Girolimoni, il mostro di Roma

di Damiano Damiani con Nino Manfredi, Gabriele Lavia, Orso Maria Guerrini, Mario Carotenuto – Italia -  1972 – Durata 125’

 

Tarquinio (Gabriele Lavia) è una persona disturbata e dopo aver abusato delle sue povere vittime, le uccide. L’opinione pubblica rumoreggia e Mussolini, ministro dell'Interno, avendo garantito ordine e disciplina impone alla polizia di trovare, al più presto, un colpevole. Dando credito ad una mocciosa bugiarda, ad un marito geloso ed a un brigadiere ambizioso che vuole fare carriera, gli investigatori puntano gli occhi su Gino Girolimoni (Nino Manfredi) un fotografo romano. Dipinto dalla stampa come un mostro è ingiustamente incarcerato. E’ rilasciato undici mesi dopo ma a nessun giornale pubblica un articolo che lo riabilita agli occhi dell’opinione pubblica. e lui rimane bollato per sempre come il pedofilo che ammazzava le bambine.

Damiani ambienta la vicenda a Roma negli Anni Venti e sferra un atto d’accusa contro la dittatura fascista, le infernali macchine del potere ed una certa stampa che, senza scrupoli, da in pasto all’opinione pubblica il solito mostro da sbattere in prima pagina. Il film è onesto ma è girato in maniera scolastica e didascalica e l’unica incursione che il regista si concede per descrivere il profilo psicologico del pedofilo è una battuta che affida a Girolimoni: “Tutti abbiamo una fetta di demonio dentro chiuso a chiave. Si vede che a quello gli si è rotto il chiavistello.”

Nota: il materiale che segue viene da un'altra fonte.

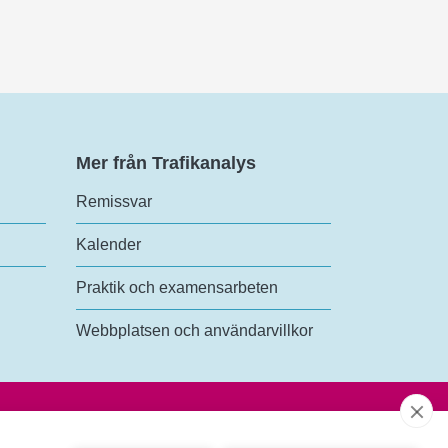
Mer från Trafikanalys
Remissvar
Kalender
Praktik och examensarbeten
Webbplatsen och användarvillkor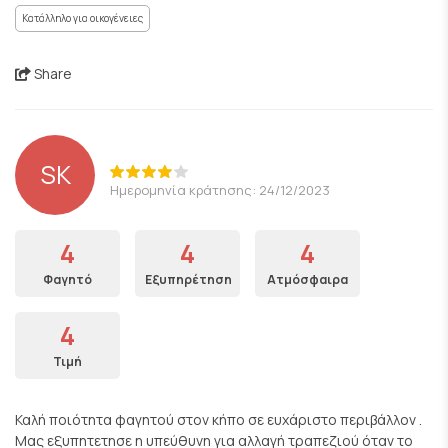
Κατάλληλο για οικογένειες
Share
SK
Ημερομηνία κράτησης: 24/12/2023
4
4
4
Φαγητό
Εξυπηρέτηση
Ατμόσφαιρα
4
Τιμή
Καλή ποιότητα φαγητού στον κήπο σε ευχάριστο περιβάλλον .
Μας εξυπητετησε η υπεύθυνη για αλλαγή τραπεζιού όταν το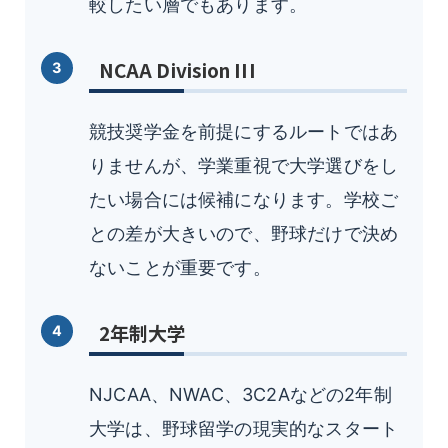
較したい層でもあります。
NCAA Division III
競技奨学金を前提にするルートではあ
りませんが、学業重視で大学選びをし
たい場合には候補になります。学校ご
との差が大きいので、野球だけで決め
ないことが重要です。
2年制大学
NJCAA、NWAC、3C2Aなどの2年制
大学は、野球留学の現実的なスタート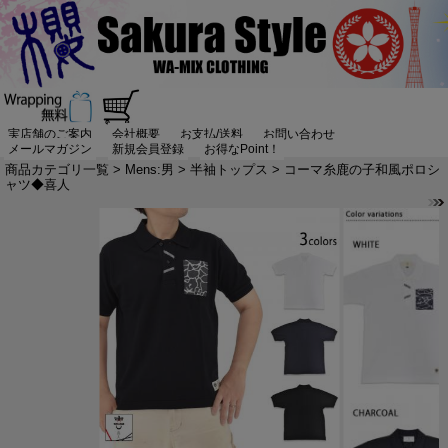
実店舗のご案内
会社概要
お支払/送料
お問い合わせ
メールマガジン
新規会員登録
お得なPoint！
商品カテゴリ一覧
>
Mens:男
>
半袖トップス
> コーマ糸鹿の子和風ポロシ
ャツ◆喜人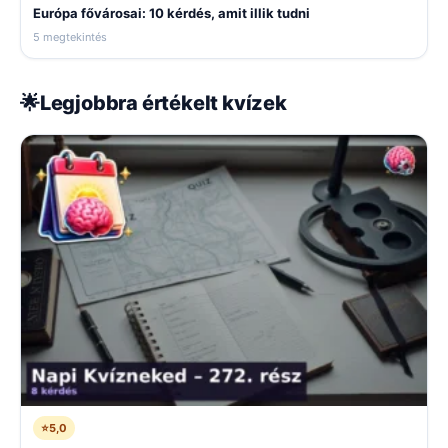
Európa fővárosai: 10 kérdés, amit illik tudni
5 megtekintés
🌟
Legjobbra értékelt kvízek
⭐
5,0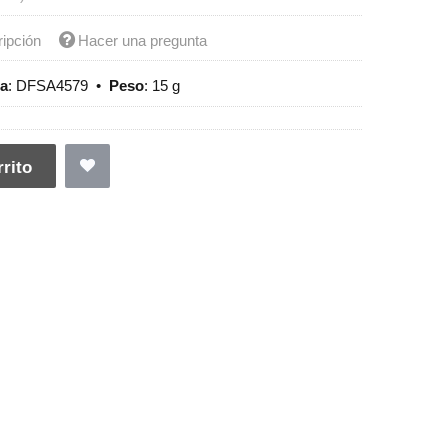
ripción
Hacer una pregunta
ia
:
DFSA4579
•
Peso
:
15 g
rito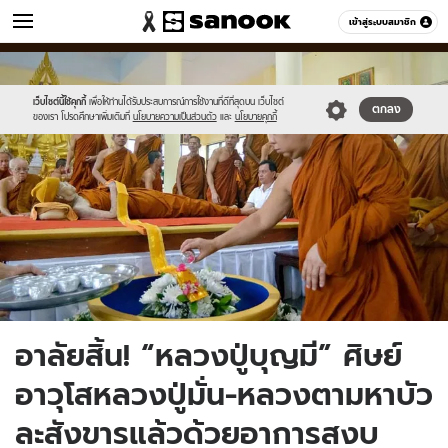
ข่าว
เข้าสู่ระบบสมาชิก
หมวดอื่นๆ
//s.isanook.com/ns/0/ud/1430/7152630/a.jpg
Sanook
//s.isanook.com/sr/0/images/logo-
600
60
new-
sanook.png
เว็บไซต์นี้ใช้คุกกี้
เพื่อให้ท่านได้รับประสบการณ์การใช้งานที่ดีที่สุดบน เว็บไซต์
ตกลง
ของเรา โปรดศึกษาเพิ่มเติมที่
นโยบายความเป็นส่วนตัว
และ
นโยบายคุกกี้
อาลัยสิ้น! “หลวงปู่บุญมี” ศิษย์
อาวุโสหลวงปู่มั่น-หลวงตามหาบัว
ละสังขารแล้วด้วยอาการสงบ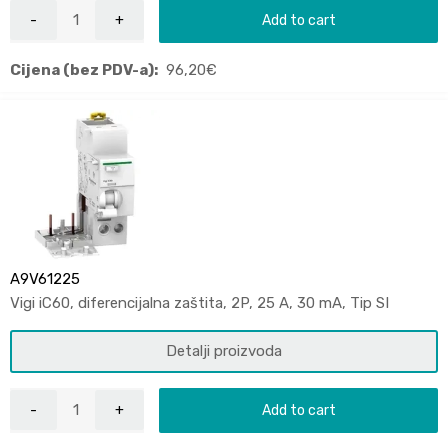
Add to cart
Cijena (bez PDV-a):
96,20
€
A9V61225
Vigi iC60, diferencijalna zaštita, 2P, 25 A, 30 mA, Tip SI
Detalji proizvoda
Add to cart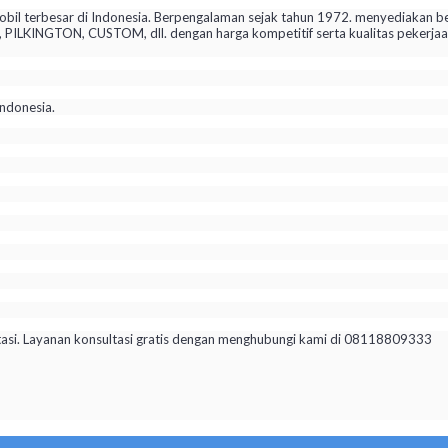
il terbesar di Indonesia. Berpengalaman sejak tahun 1972. menyediakan be
KINGTON, CUSTOM, dll. dengan harga kompetitif serta kualitas pekerjaan 
ndonesia.
tasi. Layanan konsultasi gratis dengan menghubungi kami di 08118809333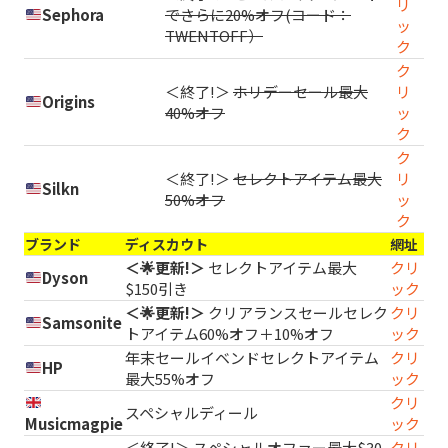
リ
Sephora
でさらに20%オフ(コード：
ッ
TWENTOFF）
ク
ク
＜終了!＞
ホリデーセール最大
リ
Origins
40%オフ
ッ
ク
ク
＜終了!＞
セレクトアイテム最大
リ
Silkn
50%オフ
ッ
ク
ブランド
ディスカウト
網址
＜🌟更新!＞
セレクトアイテム最大
クリ
Dyson
$150引き
ック
＜🌟更新!＞
クリアランスセールセレク
クリ
Samsonite
トアイテム60%オフ＋10%オフ
ック
年末セールイベンドセレクトアイテム
クリ
HP
最大55%オフ
ック
クリ
スペシャルディール
Musicmagpie
ック
＜終了!＞
スペシャルオファー最大$30
クリ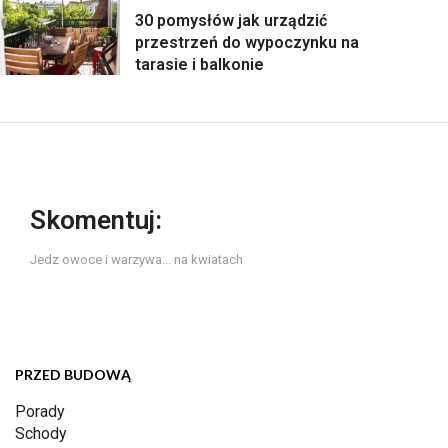
30 pomysłów jak urządzić
przestrzeń do wypoczynku na
tarasie i balkonie
Skomentuj:
Jedz owoce i warzywa... na kwiatach
PRZED BUDOWĄ
Porady
Schody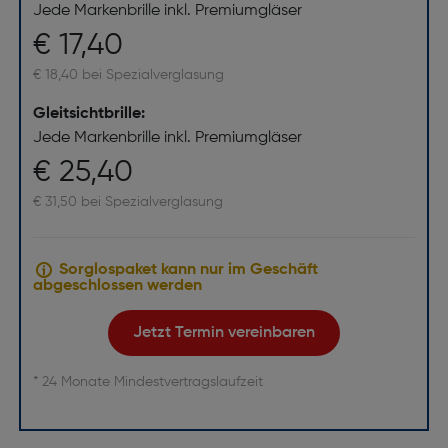
Jede Markenbrille inkl. Premiumgläser
€ 17,40
€ 18,40 bei Spezialverglasung
Gleitsichtbrille:
Jede Markenbrille inkl. Premiumgläser
€ 25,40
€ 31,50 bei Spezialverglasung
Sorglospaket kann nur im Geschäft
abgeschlossen werden
Jetzt Termin vereinbaren
* 24 Monate Mindestvertragslaufzeit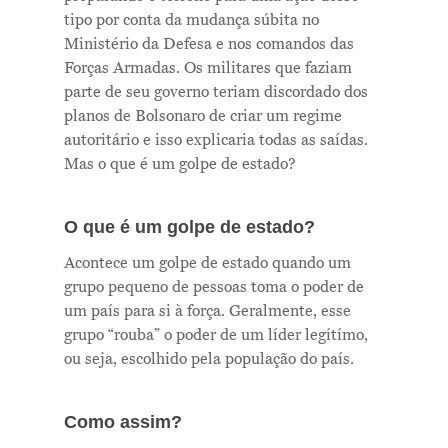
tipo por conta da mudança súbita no
Ministério da Defesa e nos comandos das
Forças Armadas. Os militares que faziam
parte de seu governo teriam discordado dos
planos de Bolsonaro de criar um regime
autoritário e isso explicaria todas as saídas.
Mas o que é um golpe de estado?
O que é um golpe de estado?
Acontece um golpe de estado quando um
grupo pequeno de pessoas toma o poder de
um país para si à força. Geralmente, esse
grupo “rouba” o poder de um líder legítímo,
ou seja, escolhido pela população do país.
Como assim?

Tarquinio è descritto come un uomo che agisce schiavo dei propri istinti rozzi e primitivi e che ogni qual volta si macchia di un delitto è, colpevolmente, coperto dalla madre. Sullo sfondo l’isteria della folla che accusa ingiustamente il povero vetturino Sterbini (Mario Carotenuto) di essere un pedofilo e lui per la vergogna si suicida ingerendo del vetriolo.